13 enero, 2009

El elixir


En abril habíamos empezado a leer “Taketori monogatari” y acabábamos de entrar en la parte más interesante de la historia. “Para proteger a la princesa de los emisarios de la luna, el emperador decide rodear su palacio de soldados. Sin embargo, los emisarios logran llevarse consigo a la princesa. Lo único que ella deja atrás es una carta para el emperador y el elixir de la inmortalidad. Sin embargo, el emperador no quiere vivir eternamente en un mundo donde no esté la princesa. Y ordena que quemen el elixir en la cima del monte más cercano a la luna”. Este es el pasaje que explica los orígenes del nombre del monte de Fuji y, con este pasaje, la historia llega apaciblemente a su fin.

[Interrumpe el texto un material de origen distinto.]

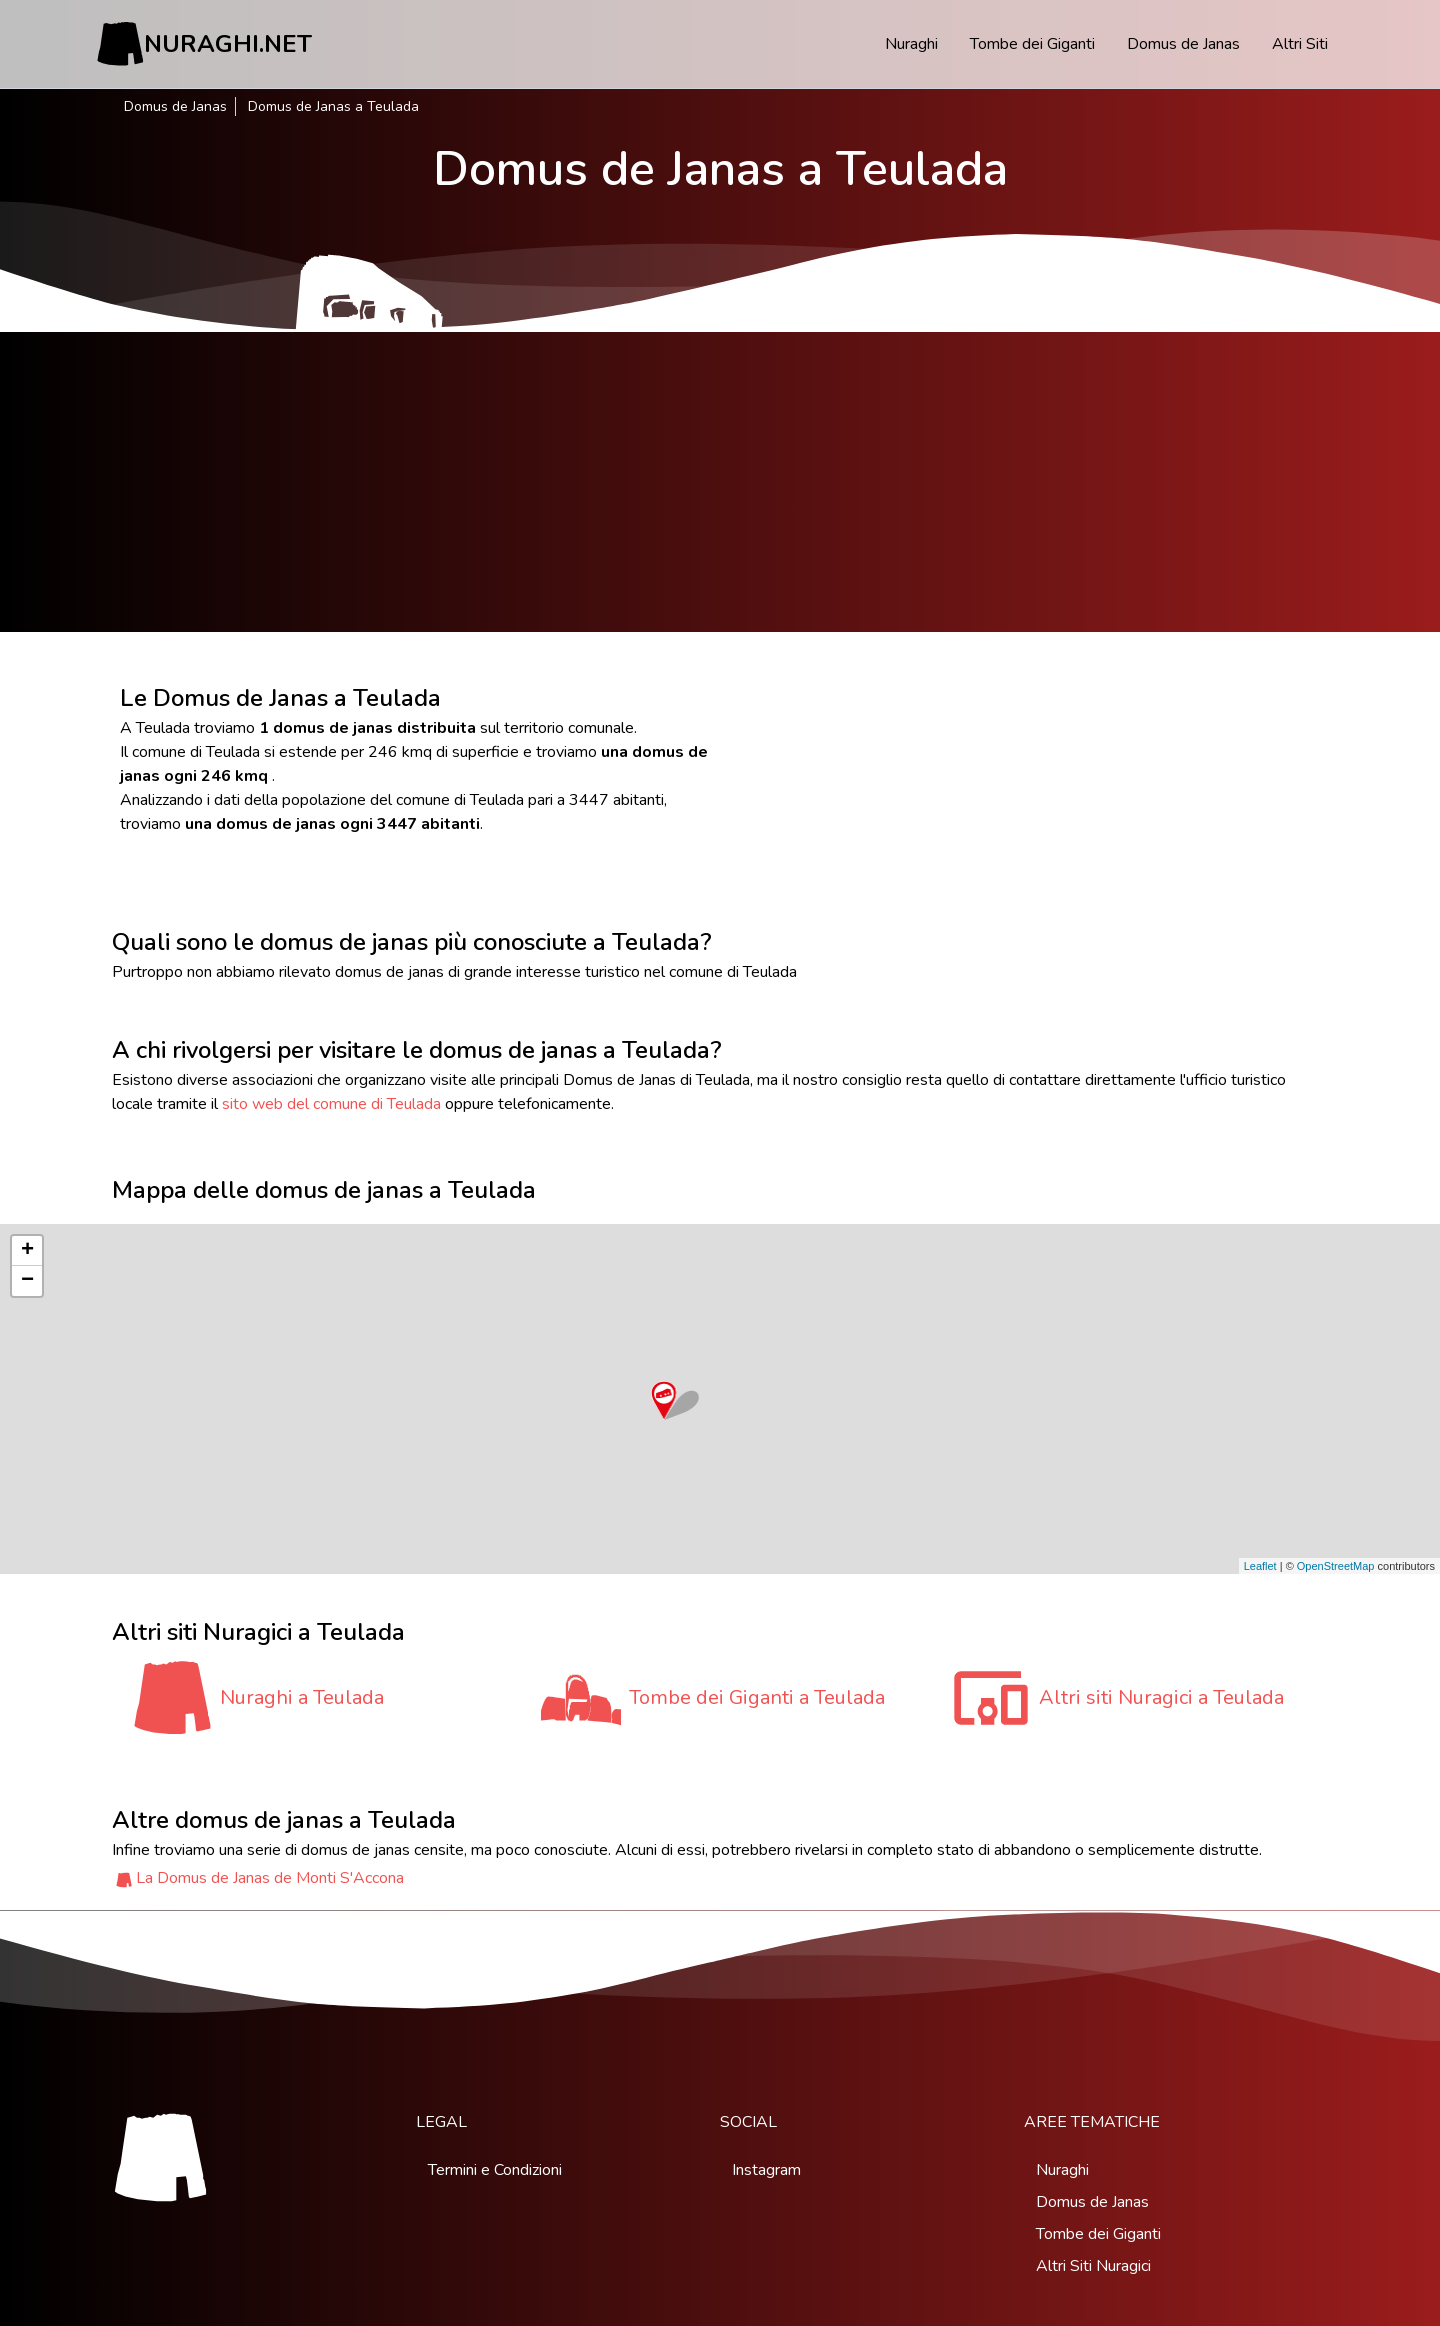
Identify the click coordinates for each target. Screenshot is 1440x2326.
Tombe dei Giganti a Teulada (757, 1697)
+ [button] (27, 1251)
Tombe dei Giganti (1032, 44)
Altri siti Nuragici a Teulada (1161, 1697)
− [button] (27, 1281)
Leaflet (1260, 1566)
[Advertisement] (720, 482)
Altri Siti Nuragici (1093, 2266)
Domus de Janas (1183, 44)
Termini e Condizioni (495, 2170)
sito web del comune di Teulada (331, 1104)
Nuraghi (911, 44)
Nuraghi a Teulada (302, 1697)
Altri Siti (1300, 44)
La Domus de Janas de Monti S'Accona (270, 1878)
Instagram (766, 2170)
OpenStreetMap (1336, 1566)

Kyoichi Katayama, “Un grito de amor desde el centro del mundo” (Alfaguara, traducción de Lourdes Porta)

1 comentario:

Gatohombre en Paris dijo...

Hey, qué es esto!!!! La frese cuando sea viejo no tiene sentido ahora. Cuando yo quería ser viejo y leer los grandes clásicos (ya con la barriga llena de sabiduría o algo así) tenía en mente el Genji, estaba en la listita. Ya me contaron el final, un resumen del final. Ahora quiero ser joven eternamente y sé que el viejo ese acabó con el elixir. Eso es terrorismo literario, señor Berti.